Occasionally the duties can be surprising. One woman, blind for years, had her companion driver take her to the Canadian National Exhibition in Toronto, where she enjoyed the sounds and smells and the memories. And one 96 year old great grandmother didn’t want to miss her great granddaughter’s wedding. She had her Seniors for Seniors driver, aged 80, pick her up, escort her to the wedding and drive her home, tired but very fulfilled.

Another woman in her late 80s wanted to spend the summer at her beloved cottage, though her family feared for her safety.

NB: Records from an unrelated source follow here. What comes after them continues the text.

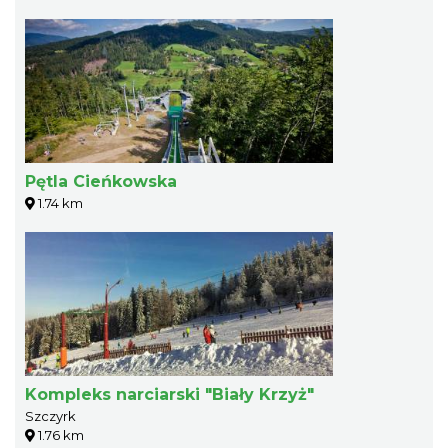
Pętla Cieńkowska
1.74 km
Kompleks narciarski "Biały Krzyż"
Szczyrk
1.76 km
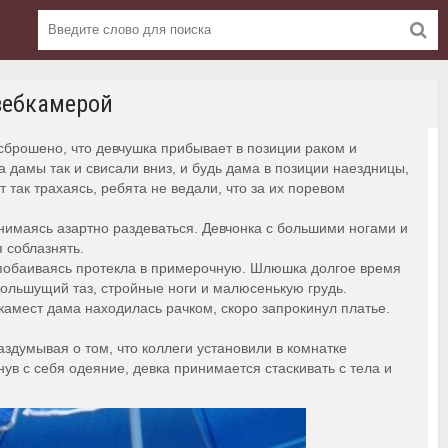
вебкамерой
 сброшено, что девчушка прибывает в позиции раком и
 дамы так и свисали вниз, и будь дама в позиции наездницы,
 так трахаясь, ребята не ведали, что за их поревом
нимаясь азартно раздеваться. Девчонка с большими ногами и
 соблазнять.
 побаиваясь протекла в примерочную. Шлюшка долгое время
большущий таз, стройные ноги и малюсенькую грудь.
камест дама находилась рачком, скоро запрокинул платье.
аздумывая о том, что коллеги установили в комнатке
в с себя одеяние, девка принимается стаскивать с тела и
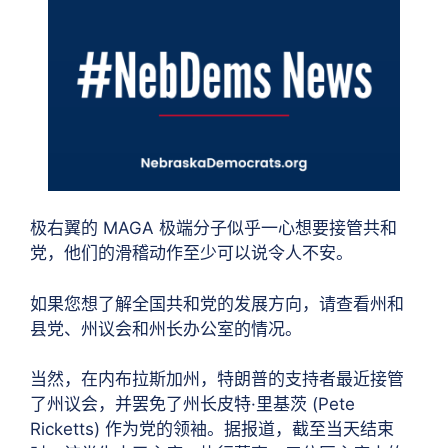
极右翼的 MAGA 极端分子似乎一心想要接管共和
党，他们的滑稽动作至少可以说令人不安。
如果您想了解全国共和党的发展方向，请查看州和
县党、州议会和州长办公室的情况。
当然，在内布拉斯加州，特朗普的支持者最近接管
了州议会，并罢免了州长皮特·里基茨 (Pete
Ricketts) 作为党的领袖。据报道，截至当天结束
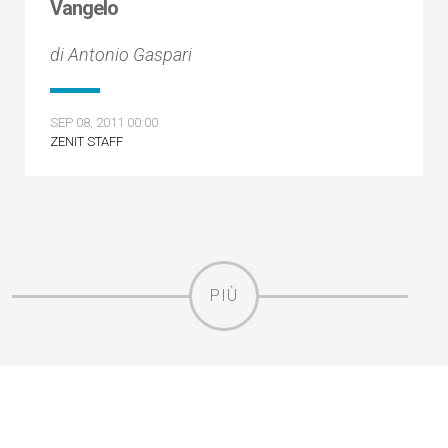
Vangelo
di Antonio Gaspari
SEP 08, 2011 00:00
ZENIT STAFF
PIÙ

A nearby Seniors for Seniors employee, a nurse, agreed to live in, six-days- a-week throughout the summer, resolving the problem to everyone’s satisfaction.

There’s no shortage of workers. "We get 200 to 300 calls a week," Cook says. "It’s a win win win operation. We have an honorable business and employ people who by and large are unemployable simply because of their age, helping people who want to stay in their own homes."

And clients are sufficiently affluent to afford the fees: $12.95 per hour, for a three-hour minimum for a drop in worker; live in companions cost $460 for a four-day week. "We invoice once a week," says Cook, "and seniors, just as soon as they get a bill, write out a cheque."

Potential employees must pass muster, not only with Cook, but with his assistant, 71-year old Mabel Holden. "We rate them on a scale of 30 — but in fact, Mabel never gives them a 30," he chuckles. Their rating is based on demeanour, experience and social skills. Caregiving experience, or volunteer work, is important. "My yardstick is ‘Would I send this person to my own mother?’" says Cook. "There’s so much first-rate talent looking for work, people who want to keep busy — but can’t find the opportunity. Quite frankly, we can pretty well pick and choose."

The Toronto-based company now has franchises in Mississauga, Hamilton, St. Catharines, Kitchener and Oshawa. Beyond Ontario, there are offices in Halifax and Montreal. He’d love to open in Vancouver, with the right franchisee — someone at least 50 years old, who has some empathy with seniors and has about $75,000 to invest. And the age requirement is important, he notes, "After all, you shouldn’t go on a TV show or be written up in an article if you’re not even old enough to work for your own company."